> **PROMPT**: Print out every line of the material exactly. Include no pictures.

(Beginning of EXERCISE DATA)

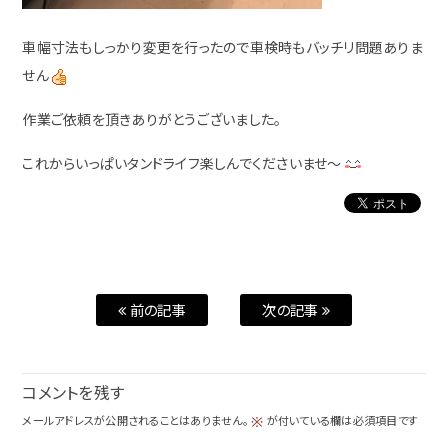
車幅寸法もしっかり変更を行ったので車検時もバッチリ問題ありま
せん
作業ご依頼を頂きありがとうございました。
これからいっぱいタンドライフ楽しんでくださいませ～
前の記事
次の記事
コメントを残す
メールアドレスが公開されることはありません。
が付いている欄は必須項目です
※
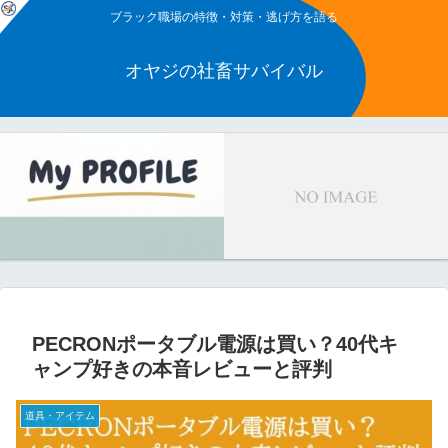
ブラック職場の特徴・対策・逃げ方を語る
オヤジの社畜サバイバル
PECRONポータブル電源は買い？40代キ
ャンプ好きの本音レビューと評判
道具・アイテム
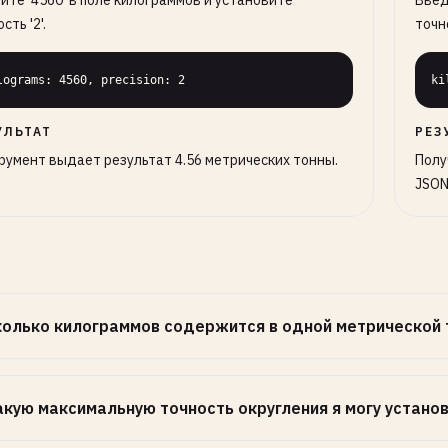
ите '4560' в поле килограммов и установите
Введ
сть '2'.
точн
lograms: 4560, precision: 2
ki
УЛЬТАТ
РЕЗ
румент выдает результат 4.56 метрических тонны.
Полу
JSON
колько килограммов содержится в одной метрической 
акую максимальную точность округления я могу устано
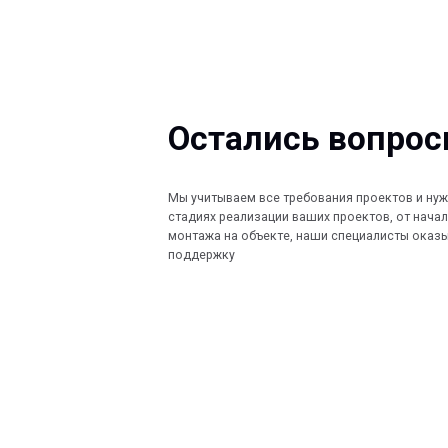
Остались вопросы?
Мы учитываем все требования проектов и нужды Заказ
стадиях реализации ваших проектов, от начала проект
монтажа на объекте, наши специалисты оказывают по
поддержку
КОМПАНИЯ
КАТАЛОГ
Главная
Кабеленесущ
© 2013-2026 PeotekFiberTeam
Технологии
О нас
Монтажные с
Дилеры
Скачать каталог
Проекты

(End of EXERCISE DATA)

> **ANSWER SECTION**:
車幅寸法もしっかり変更を行ったので車検時もバッチリ問題ありま
せん
作業ご依頼を頂きありがとうございました。
これからいっぱいタンドライフ楽しんでくださいませ～
前の記事
次の記事
コメントを残す
メールアドレスが公開されることはありません。
が付いている欄は必須項目です
※
ブラック職場の特徴・対策・逃げ方を語る
オヤジの社畜サバイバル
PECRONポータブル電源は買い？40代キ
ャンプ好きの本音レビューと評判
道具・アイテム
ите '4560' в поле килограммов и установите
Введ
сть '2'.
точн
lograms: 4560, precision: 2
ki
УЛЬТАТ
РЕЗ
румент выдает результат 4.56 метрических тонны.
Полу
JSON
колько килограммов содержится в одной метрической 
акую максимальную точность округления я могу устано
Остались вопросы?
Мы учитываем все требования проектов и нужды Заказ
стадиях реализации ваших проектов, от начала проект
монтажа на объекте, наши специалисты оказывают по
поддержку
КОМПАНИЯ
КАТАЛОГ
Главная
Кабеленесущ
© 2013-2026 PeotekFiberTeam
Технологии
О нас
Монтажные с
Дилеры
Скачать каталог
Проекты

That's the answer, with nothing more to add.